A Web3 Game Console Is a Bad Idea at the Worst Possible Time

'Polium' cribbed Nintendo and Apple logos, won't launch for years, and still wants to hawk NFTs amid a crash that has tanked many Web3 game tokens.
A Web3 Game Console Is a Bad Idea at the Worst Possible Time
Image: Polium

Despite the ongoing crypto crash, a new crypto project with dubious claims has emerged: Polium, styling itself as the first "multi-chain console for web3 gaming.”

Web3 refers to the universe of self-referential projects meant to integrate crypto and foster wider adoption of speculative digital tokens. If that doesn't sound helpful, that's probably because even its biggest boosters struggle with offering concrete explanations.  Still, the industry has spawned games, many of which are branded as "play-to-earn" and include obvious monetization attempts, as opposed to the revolutionary innovations Web3 advocates insist their offerings will be.


GRIT, a Western battle royale featured in Polium’s promotional materials and the first crypto-centric game on the Epic Store, saw a poor launch as gamers rejected its horse NFTs. Others, like play-to-earn games Axie Infinity, have seen their in-game economies completely collapse as token inflation and declining user activity has made every digital asset within effectively worthless.

Still, that hasn’t stopped Polium from promising a dedicated console and controller for Web3 games. Over the past few days, however, backlash and criticisms have already spurred changes to the project, its design, and promised features.

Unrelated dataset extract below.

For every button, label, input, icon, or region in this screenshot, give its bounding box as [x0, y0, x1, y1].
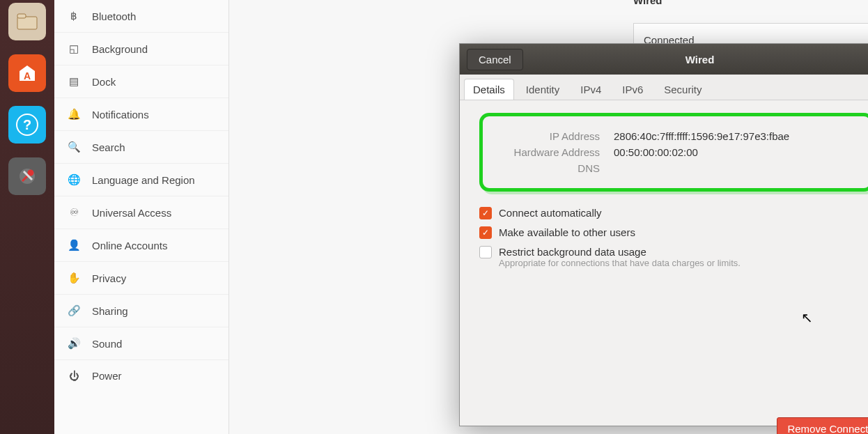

A few different things raised red flags for observers. First is the fact that the product is not slated to launch until 2024 for Polium Pass holders—people who buy an unreleased NFT collection for an unknown price that Polium promises will give early access to the console and crypto rewards—and 2025 for the general public. That is a long way away, suggesting that the product is essentially vaporware right now, although Polium says it will have a prototype soon. The project's logo on launch is also indistinguishable from the Nintendo Gamecube, and Polium claimed it would integrate "TouchID,” which is an Apple trademark, even including Apple's own logo for the feature.

On Monday, Polium sought to respond to criticism and "clear some things up" about the project. First, they "did not copy the Ninetendo's Gamecube logo" and pointed out there are "multiple companies that are using a similar logo" but said it would come up with an original one. While Polium was silent on its use of Apple’s TouchID, it did quietly change the feature's name to “Scanner” on its website and modified its fingerprint image. 

Another big issue is that there just aren't many fun, or functional, Web3 games to play currently. The most prominent examples have been resounding failures: Axie Infinity has sputtered due to inflated token supplies and an inability to attract new users to offer old users exit liquidity. It's also barely a game, and the most bought-in "players" usually hire others to actually do the playing for them. So-called metaverses like Decentraland and The Sandbox are made up of notoriously empty, janky, sub-Second Life virtual spaces. Polium insisted there will certainly be games to play, however, and are in talks with web3 developers. 

Polium also insisted that the team has "experience in hardware and software" and were building not only for Web3, but for themselves. What has been revealed so far doesn't inspire much confidence, although that hasn't stopped the project from promising features that may not be possible to begin with.

Polium did not respond to Motherboard’s request for comment.